On Wednesday, a cross-party group of MPs which includes Tories David Davies, Steve Baker, and Marcus Fysh as well as former shadow Attorney General Shami Chakrabarti signed a letter with human rights lawyers and activist groups, urging Justice Secretary Dominic Raab to order a review into all Covid-19 fines and prosecutions.
The letter, organised by campaigners at Big Brother Watch and Fair Trials, said there is “substantial evidence that thousands of people have been wrongfully fined and even prosecuted unlawfully under coronavirus-related legislation”.
“We believe it is clear that there is an urgent need for a review of the enforcement of coronavirus-related laws and regulations, in order for justice to be served”, the letter said.
“This review is particularly critical given the allegations of unlawful gatherings held by the Prime Minister and senior officials at Downing Street during periods of lockdowns. Faced with apparent inconsistent enforcement of the stringent rules in place at the time, public trust in the criminal justice system has suffered a significant blow.”
Prime Minister Boris Johnson has faced calls to resign after he was found to have attended a number of boozy gatherings at Downing Street during lockdown.
Senior servant Sue Gray was highly critical of the gatherings but her full report has been delayed pending an ongoing Metropolitan Police investigation into 12 of the alleged “parties”.
Griff Ferris, Legal and Policy Officer at Fair Trials, called the enforcement of the pandemic rules “heavy-handed” and suggested the fines and prosecutions have been disproportionately levied against Black, Asian and ethnic minority people.
A Crown Prosecution Service review of prosecutions brought under the Covid-19 regulations and the Coronavirus Act 2020 has so far found 803 cases which were wrongly charged.
However the legality of nearly 120,000 Fixed Penalty Notices issued by police since the start of the pandemic in England and Wales has not been assessed.
The vast majority of Covid-19 court prosecutions - running into the tens of thousands - have been brought under the Single Justice Procedure in behind-closed-doors hearings, and are not covered by the CPS review.
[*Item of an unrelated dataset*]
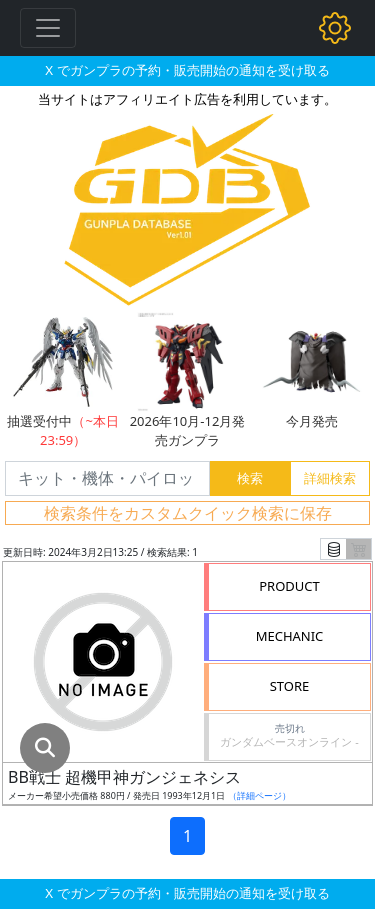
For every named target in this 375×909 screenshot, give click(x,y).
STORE (290, 686)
In January, 27 prosecutions were dismissed by Westminster magistrates due to faults in the evidence and paperwork submitted to the court, including the case of a flat party in Pimlico in March 2021 where the defendant’s address had been left incomplete and the word ‘crescent’ misspelled.
Analysis by the Standard shows that out of 752 Covid-19 prosecutions brought in London through SJP between September 2020 and mid-July 2021, just seven were dismissed by a magistrate, amounting to less than one per cent.
In contrast, magistrates have dismissed nearly 15 per cent of the 1,869 prosecutions brought by the Met Police since July 14, 2021. Faults that are now being spotted include defendant mis-identified, the wrong coronavirus laws being used, and prosecutions being brought too late.
The paperwork in SJP cases can be obtained by journalists, through an application to the court, but the decision-making rationales of magistrates and advice they receive from their legal advisor is either summarised on court documents in a handful of words or never published.